I'll need to think about how a cell's formula should be calculated from the master formula.

pmneve commented 9 years ago

Steven, Thanks! Sorry about the gigantic gist. I have work around for now (either use 1.13.2 or merge the summary sheet from xml dump using 1.13.2 that developers send me). Appreciate your taking up the mantle for roo! Take care pat

pmneve commented 9 years ago

Steven, have you been able to look at this? Just checking....

stevendaniels commented 9 years ago

I know it's been a while, but I have been working on a some internal changes that will address this and other issues (like the type-casting issues).

pmneve commented 9 years ago

Not a problem!

pmneve commented 9 years ago

@stevendaniels Have been using 2.1.1 and some formulas (SUMIF, COUNTIF, and COUNTIFS) seem to work fine.
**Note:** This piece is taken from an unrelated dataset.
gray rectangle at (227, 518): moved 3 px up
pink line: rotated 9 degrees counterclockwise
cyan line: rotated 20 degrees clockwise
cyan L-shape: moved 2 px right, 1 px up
But IF, as in "IF(B3>0,(D3/B3)*100,0)", doesn't make the cut...

Keep up the great work! pat

pmneve commented 9 years ago

(That gist I sent in May was down from 55,000 lines of xml with the full data)

stevendaniels commented 8 years ago

Thanks. I'll take another look and see what I can find.

pmneve commented 8 years ago

Still having the issue with 2.3.2. Am going to try your .to_xml method and see what happens there.

pmneve commented 7 years ago

Have left the project where I used the xml for version control of data repositories in Excel but still look forward to this enhancement. Once again, THANK YOU! for taking on Roo. You've done a superb job!